*** Information shown ***

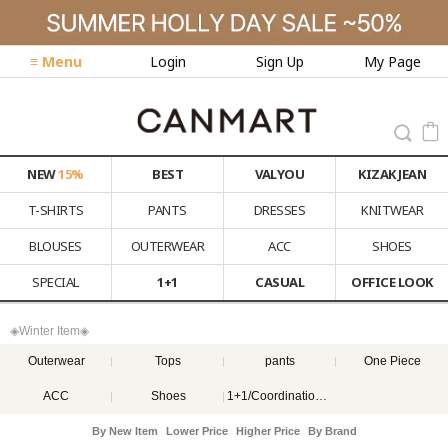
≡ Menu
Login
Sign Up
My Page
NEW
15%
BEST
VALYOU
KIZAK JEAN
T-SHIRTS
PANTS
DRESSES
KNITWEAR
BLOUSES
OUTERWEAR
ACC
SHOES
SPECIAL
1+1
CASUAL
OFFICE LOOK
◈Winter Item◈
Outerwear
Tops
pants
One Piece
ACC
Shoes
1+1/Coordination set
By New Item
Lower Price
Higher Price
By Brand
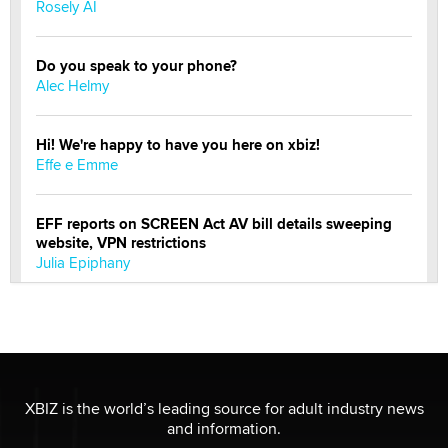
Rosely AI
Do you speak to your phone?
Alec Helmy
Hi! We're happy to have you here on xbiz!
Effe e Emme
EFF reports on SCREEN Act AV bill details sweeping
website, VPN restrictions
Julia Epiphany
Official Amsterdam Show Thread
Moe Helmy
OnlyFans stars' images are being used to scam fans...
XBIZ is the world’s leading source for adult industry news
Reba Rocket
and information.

*** End of Information shown ***
*** Information shown ***

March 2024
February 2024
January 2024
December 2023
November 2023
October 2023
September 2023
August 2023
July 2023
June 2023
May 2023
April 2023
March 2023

*** End of Information shown ***

§ **Assignment**
In the entries above, find the line with "website, VPN restrictions" and the line with "and information.", then set down exactly those two and every line between them, nothing else.

§ **Your response**
website, VPN restrictions
Julia Epiphany
Official Amsterdam Show Thread
Moe Helmy
OnlyFans stars' images are being used to scam fans...
XBIZ is the world’s leading source for adult industry news
Reba Rocket
and information.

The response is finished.